Material provided Block Start
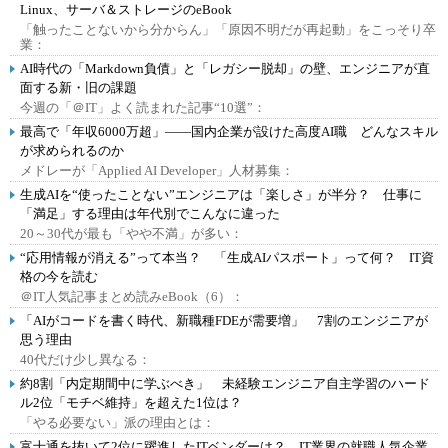
Linux、サーバ＆ストレージのeBook
「触ったことないから分からん」「原因不明だが再起動」をこっそり卒
業：
AI時代の「Markdown負債」と「レガシー脱却」の壁、エンジニアが直
面する新・旧の課題
今週の「＠IT」よく読まれた記事“10選”：
最高で「年収6000万超」――国内企業が設けた高度AI職 どんなスキル
が求められるのか
メドレーが「Applied AI Developer」人材募集：
生成AIを“使ったことない”エンジニアは「楽しさ」が半分？ 仕事に
「満足」する理由は年代別でこんなに違った
20～30代が最も「やや不満」が多い：
“応用情報が消える”って本当？ 「生成AIパスポート」って何？ IT資
格の今を読む
＠IT人気記事まとめ読みeBook（6）：
「AIがコードを書く時代、新職種FDEが需要増」 7割のエンジニアが
思う理由
40代だけ少し異なる：
約8割「内定期間中に学ぶべき」 未経験エンジニア自主学習のハード
ル2位「モチベ維持」を超えた1位は？
「やる必要ない」派の理由とは：
富士通を抜いて2位に躍進したITベンダーは？ IT業界の就職人気企業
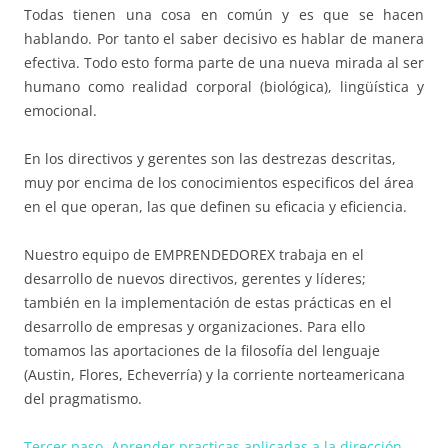
Todas tienen una cosa en común y es que se hacen
hablando. Por tanto el saber decisivo es hablar de manera
efectiva. Todo esto forma parte de una nueva mirada al ser
humano como realidad corporal (biológica), lingüística y
emocional.
En los directivos y gerentes son las destrezas descritas,
muy por encima de los conocimientos especificos del área
en el que operan, las que definen su eficacia y eficiencia.
Nuestro equipo de EMPRENDEDOREX trabaja en el
desarrollo de nuevos directivos, gerentes y líderes;
también en la implementación de estas prácticas en el
desarrollo de empresas y organizaciones. Para ello
tomamos las aportaciones de la filosofía del lenguaje
(Austin, Flores, Echeverría) y la corriente norteamericana
del pragmatismo.
Tercer paso. Aprender practicas aplicadas a la dirección.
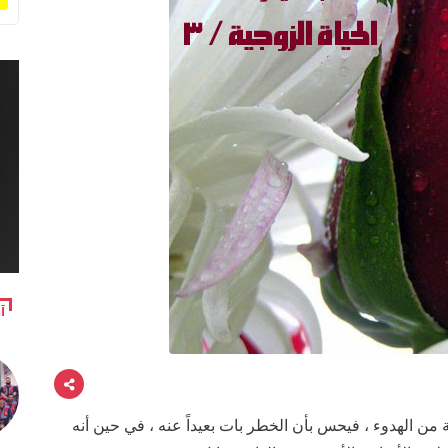
آ
من الهدوء ، فيحس بأن الخطر بات بعيداً عنه ، في حين أنه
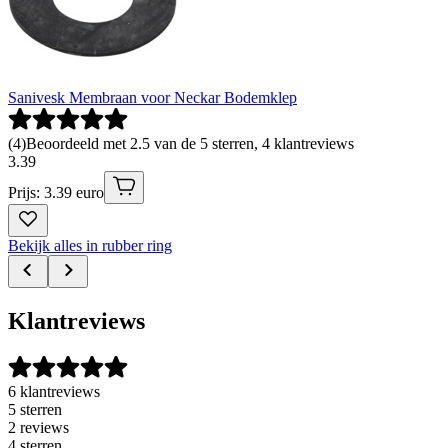
Sanivesk Membraan voor Neckar Bodemklep
(
4
)
Beoordeeld met 2.5 van de 5 sterren, 4 klantreviews
3
.
39
Prijs: 3.39 euro
Bekijk alles in rubber ring
Klantreviews
6 klantreviews
5 sterren
2 reviews
4 sterren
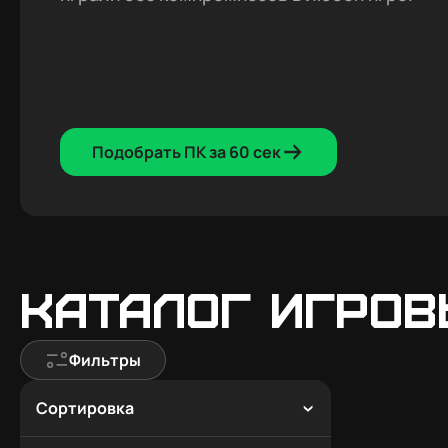
Подобрать ПК за 60 сек
Каталог игров
Фильтры
Сортировка
По популярности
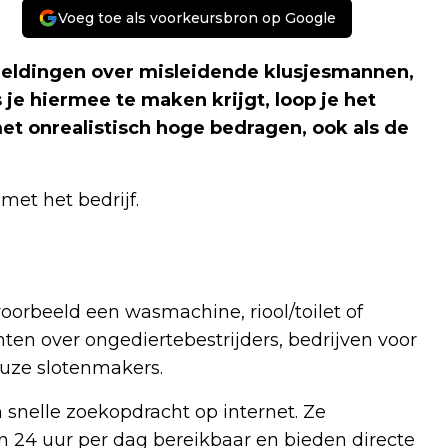
Voeg toe als voorkeursbron op Google
eldingen over misleidende klusjesmannen,
 je hiermee te maken krijgt, loop je het
et onrealistisch hoge bedragen, ook als de
met het bedrijf.
orbeeld een wasmachine, riool/toilet of
ten over ongediertebestrijders, bedrijven voor
euze slotenmakers.
snelle zoekopdracht op internet. Ze
jn 24 uur per dag bereikbaar en bieden directe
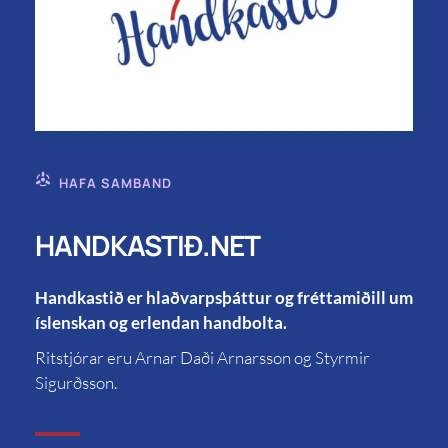
HAFA SAMBAND
HANDKASTIÐ.NET
Handkastið er hlaðvarpsþáttur og fréttamiðill um
íslenskan og erlendan handbolta.
Ritstjórar eru Arnar Daði Arnarsson og Styrmir
Sigurðsson.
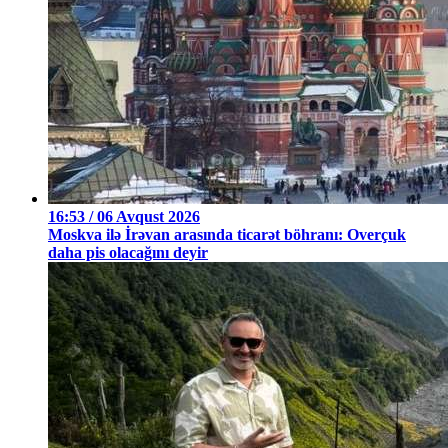
16:53 / 06 Avqust 2026
Moskva ilə İrəvan arasında ticarət böhranı: Overçuk
daha pis olacağını deyir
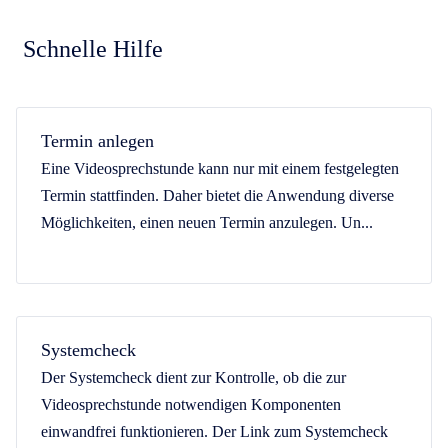
Schnelle Hilfe
Termin anlegen
Eine Videosprechstunde kann nur mit einem festgelegten
Termin stattfinden. Daher bietet die Anwendung diverse
Möglichkeiten, einen neuen Termin anzulegen. Un...
Systemcheck
Der Systemcheck dient zur Kontrolle, ob die zur
Videosprechstunde notwendigen Komponenten
einwandfrei funktionieren. Der Link zum Systemcheck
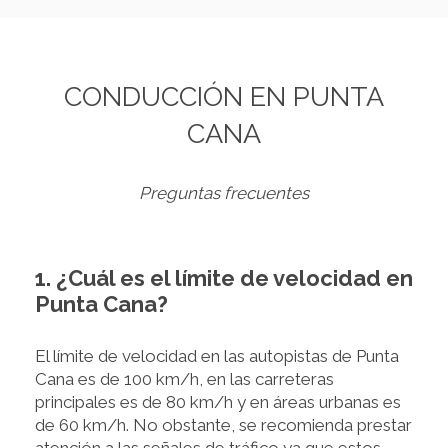
CONDUCCIÓN EN PUNTA
CANA
Preguntas frecuentes
1. ¿Cuál es el límite de velocidad en
Punta Cana?
El límite de velocidad en las autopistas de Punta
Cana es de 100 km/h, en las carreteras
principales es de 80 km/h y en áreas urbanas es
de 60 km/h. No obstante, se recomienda prestar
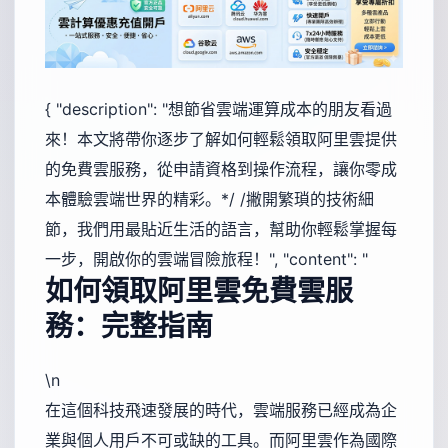
{ "description": "想節省雲端運算成本的朋友看過
來！本文將帶你逐步了解如何輕鬆領取阿里雲提供
的免費雲服務，從申請資格到操作流程，讓你零成
本體驗雲端世界的精彩。*/ /撇開繁瑣的技術細
節，我們用最貼近生活的語言，幫助你輕鬆掌握每
一步，開啟你的雲端冒險旅程！", "content": "
如何領取阿里雲免費雲服
務：完整指南
\n
在這個科技飛速發展的時代，雲端服務已經成為企
業與個人用戶不可或缺的工具。而阿里雲作為國際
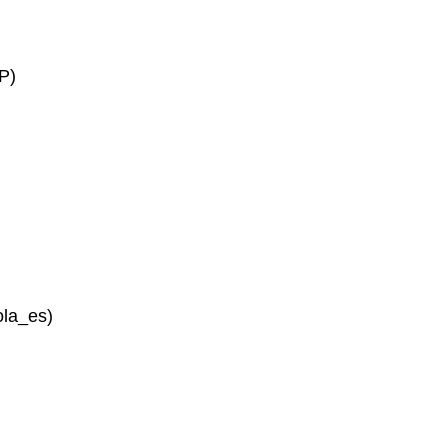
P)
ola_es)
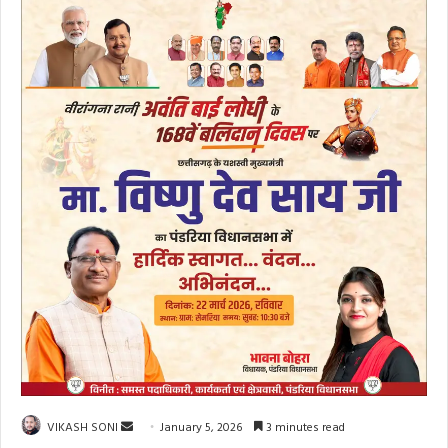
Send
VIKASH SONI
January 5, 2026
3 minutes read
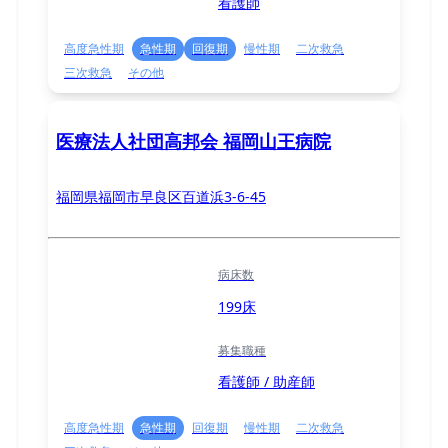
看護師
高度急性期
急性期
回復期
慢性期
二次救急
三次救急
その他
医療法人社団高邦会 福岡山王病院
福岡県福岡市早良区百道浜3-6-45
病床数
199床
募集職種
看護師 / 助産師
高度急性期
急性期
回復期
慢性期
二次救急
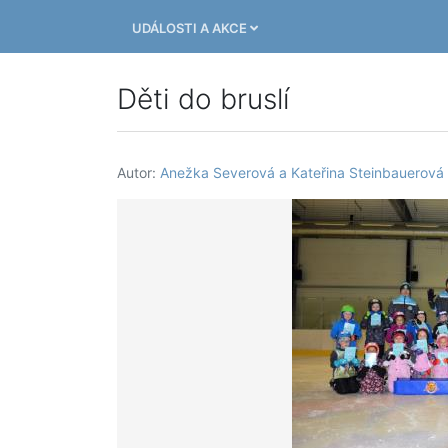
UDÁLOSTI A AKCE
Děti do bruslí
Autor:
Anežka Severová a Kateřina Steinbauerová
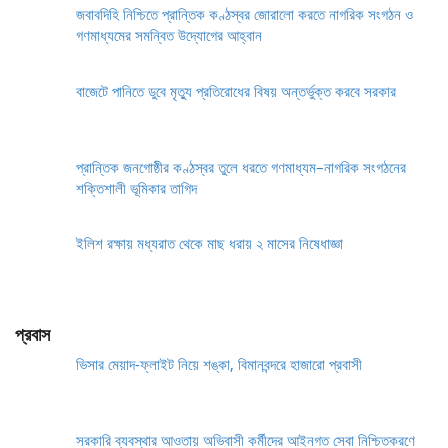
জবাবদিহি নিশ্চিতে প্রান্তিক কণ্ঠস্বর জোরালো করতে নাগরিক সংগঠন ও
গণমাধ্যমের সমন্বিত উদ্যোগের আহ্বান
বাজেটে পানিতে ডুবে মৃত্যু প্রতিরোধের বিষয় অন্তর্ভুক্ত করবে সরকার
প্রান্তিক জনগোষ্ঠীর কণ্ঠস্বর তুলে ধরতে গণমাধ্যম–নাগরিক সংগঠনের
শক্তিশালী ভূমিকার তাগিদ
ইলিশ রক্ষায় মধ্যরাত থেকে মাছ ধরায় ২ মাসের নিষেধাজ্ঞা
প্রবাস
ভিসার মেয়াদ-ফ্লাইট নিয়ে শঙ্কা, বিমানবন্দরে হাজারো প্রবাসী
সরকারি ব্যবস্থার আওতায় অভিবাসী কর্মীদের আইনগত সেবা নিশ্চিতকরণে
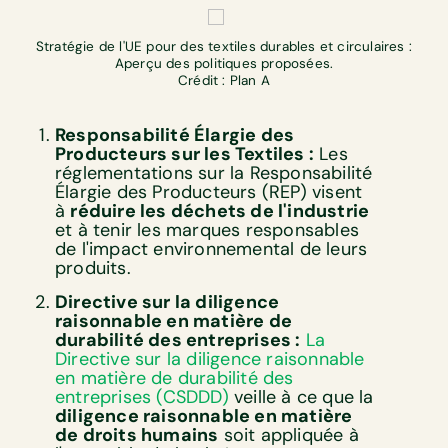
Stratégie de l'UE pour des textiles durables et circulaires :
Aperçu des politiques proposées.
Crédit : Plan A
Responsabilité Élargie des
Producteurs sur les Textiles :
Les
réglementations sur la Responsabilité
Élargie des Producteurs (REP) visent
à
réduire les déchets de l'industrie
et à tenir les marques responsables
de l'impact environnemental de leurs
produits.
Directive sur la diligence
raisonnable en matière de
durabilité des entreprises :
La
Directive sur la diligence raisonnable
en matière de durabilité des
entreprises (CSDDD)
veille à ce que la
diligence raisonnable en matière
de droits humains
soit appliquée à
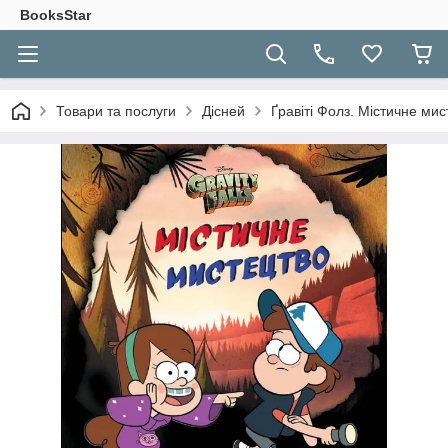
BooksStar
Товари та послуги
Дісней
Ґравіті Фолз. Містичне ми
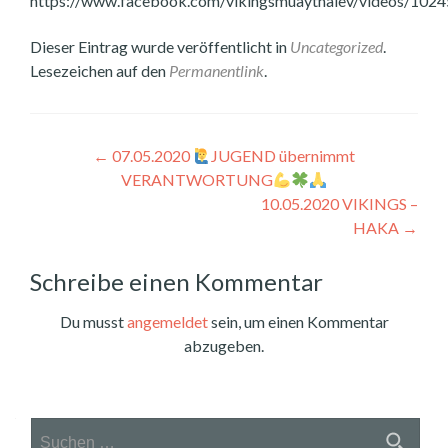
https://www.facebook.com/vikingsmuaythaiev/videos/10
Dieser Eintrag wurde veröffentlicht in
Uncategorized
.
Lesezeichen auf den
Permanentlink
.
Beitragsnavigation
←
07.05.2020
JUGEND übernimmt
VERANTWORTUNG
10.05.2020 VIKINGS –
HAKA
→
Schreibe einen Kommentar
Du musst
angemeldet
sein, um einen Kommentar
abzugeben.
Suchen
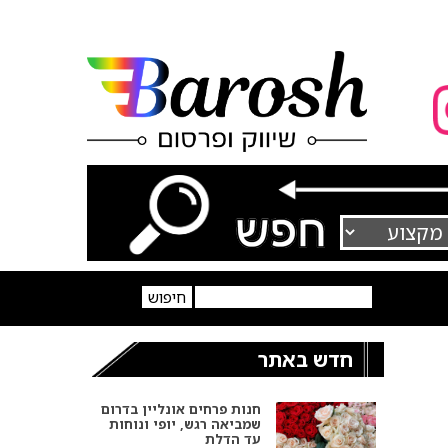
חדש באתר
חנות פרחים אונליין בדרום
שמביאה רגש, יופי ונוחות
עד הדלת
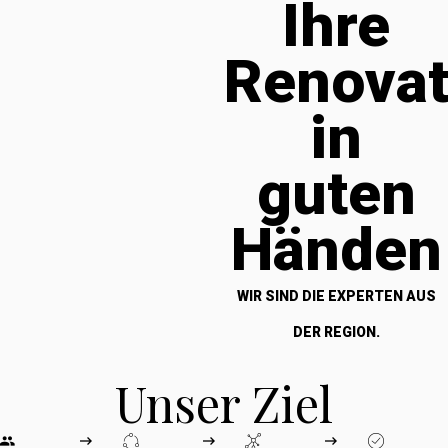
Ihre
Renova
in
guten
Händen
WIR SIND DIE EXPERTEN AUS
DER REGION.
Unser Ziel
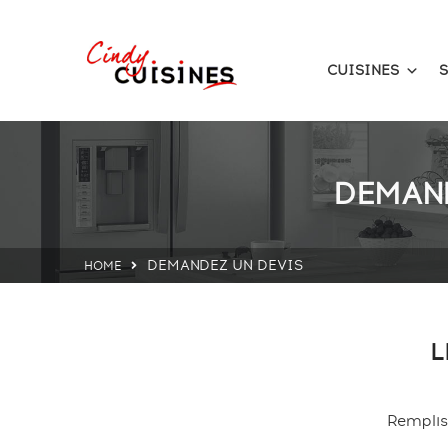
CUISINES
S
DEMAND
DEMANDEZ UN DEVIS
HOME
L
Rempliss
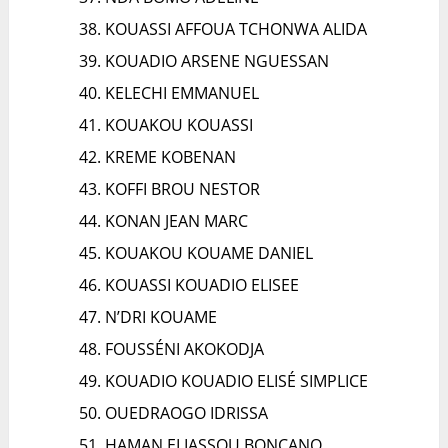
KOUASSI AFFOUA TCHONWA ALIDA
KOUADIO ARSENE NGUESSAN
KELECHI EMMANUEL
KOUAKOU KOUASSI
KREME KOBENAN
KOFFI BROU NESTOR
KONAN JEAN MARC
KOUAKOU KOUAME DANIEL
KOUASSI KOUADIO ELISEE
N’DRI KOUAME
FOUSSÉNI AKOKODJA
KOUADIO KOUADIO ELISÉ SIMPLICE
OUEDRAOGO IDRISSA
HAMAN ELIASSOU BONCANO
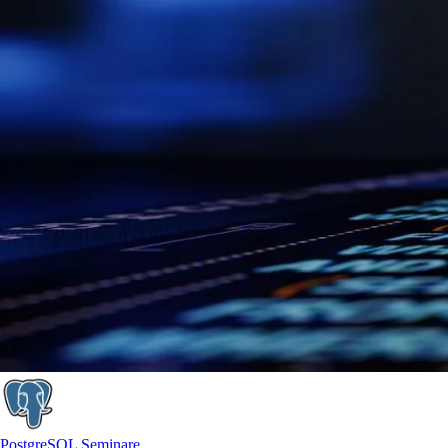
PostgreSQL Seminare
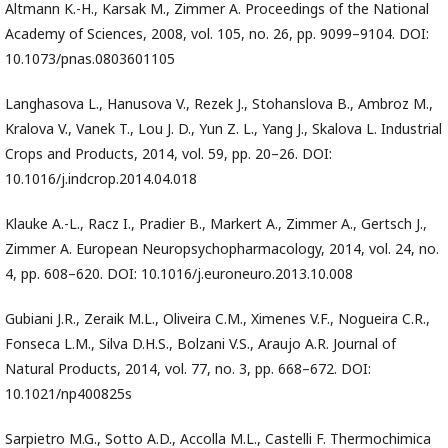
Altmann K.-H., Karsak M., Zimmer A. Proceedings of the National
Academy of Sciences, 2008, vol. 105, no. 26, pp. 9099–9104. DOI:
10.1073/pnas.0803601105
Langhasova L., Hanusova V., Rezek J., Stohanslova B., Ambroz M.,
Kralova V., Vanek T., Lou J. D., Yun Z. L., Yang J., Skalova L. Industrial
Crops and Products, 2014, vol. 59, pp. 20–26. DOI:
10.1016/j.indcrop.2014.04.018
Klauke A.-L., Racz I., Pradier B., Markert A., Zimmer A., Gertsch J.,
Zimmer A. European Neuropsychopharmacology, 2014, vol. 24, no.
4, pp. 608–620. DOI: 10.1016/j.euroneuro.2013.10.008
Gubiani J.R., Zeraik M.L., Oliveira C.M., Ximenes V.F., Nogueira C.R.,
Fonseca L.M., Silva D.H.S., Bolzani V.S., Araujo A.R. Journal of
Natural Products, 2014, vol. 77, no. 3, pp. 668–672. DOI:
10.1021/np400825s
Sarpietro M.G., Sotto A.D., Accolla M.L., Castelli F. Thermochimica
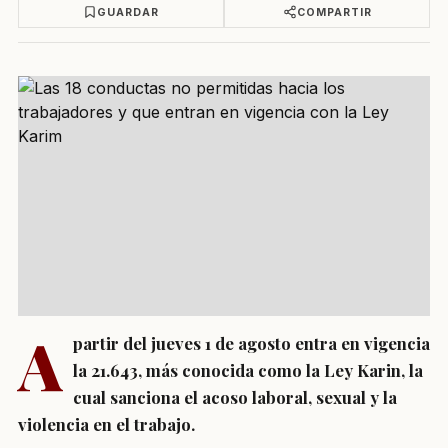
GUARDAR
COMPARTIR
A
partir del jueves 1 de agosto entra en vigencia
la 21.643, más conocida como la Ley Karin, la
cual sanciona el acoso laboral, sexual y la
violencia en el trabajo.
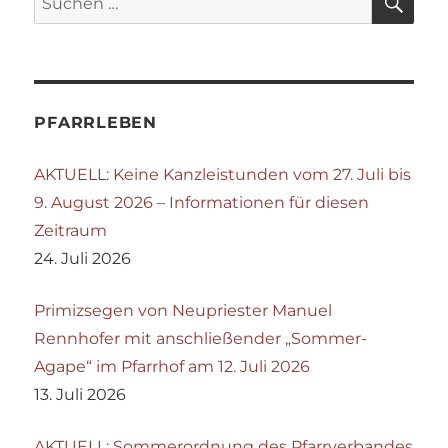
nach:
PFARRLEBEN
AKTUELL: Keine Kanzleistunden vom 27. Juli bis
9. August 2026 – Informationen für diesen
Zeitraum
24. Juli 2026
Primizsegen von Neupriester Manuel
Rennhofer mit anschließender „Sommer-
Agape“ im Pfarrhof am 12. Juli 2026
13. Juli 2026
AKTUELL: Sommerordnung des Pfarrverbandes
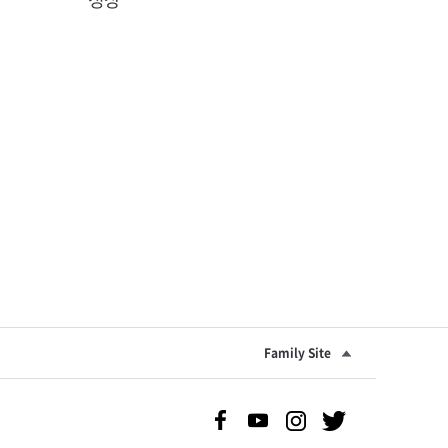
Family Site
Facebook 바로가기
Youtube 바로가기
Instgram 바로가기
Twitter 바로가기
Material provided Block End
■ The task: Starting at the line above with "如何領取阿里雲免費雲服", output every line exactly up to and including the line with "শক্তিশালী ভূমিকার তাগিদ", but none of the pictures.

■ Response area:
如何領取阿里雲免費雲服
務：完整指南
\n
在這個科技飛速發展的時代，雲端服務已經成為企
業與個人用戶不可或缺的工具。而阿里雲作為國際
P)
ola_es)
Send
VIKASH SONI
January 5, 2026
3 minutes read
看護師
高度急性期
急性期
回復期
慢性期
二次救急
三次救急
その他
医療法人社団高邦会 福岡山王病院
福岡県福岡市早良区百道浜3-6-45
病床数
199床
募集職種
看護師 / 助産師
高度急性期
急性期
回復期
慢性期
二次救急
UDÁLOSTI A AKCE
Děti do bruslí
Autor:
Anežka Severová a Kateřina Steinbauerová
জবাবদিহি নিশ্চিতে প্রান্তিক কণ্ঠস্বর জোরালো করতে নাগরিক সংগঠন ও
গণমাধ্যমের সমন্বিত উদ্যোগের আহ্বান
বাজেটে পানিতে ডুবে মৃত্যু প্রতিরোধের বিষয় অন্তর্ভুক্ত করবে সরকার
প্রান্তিক জনগোষ্ঠীর কণ্ঠস্বর তুলে ধরতে গণমাধ্যম–নাগরিক সংগঠনের
শক্তিশালী ভূমিকার তাগিদ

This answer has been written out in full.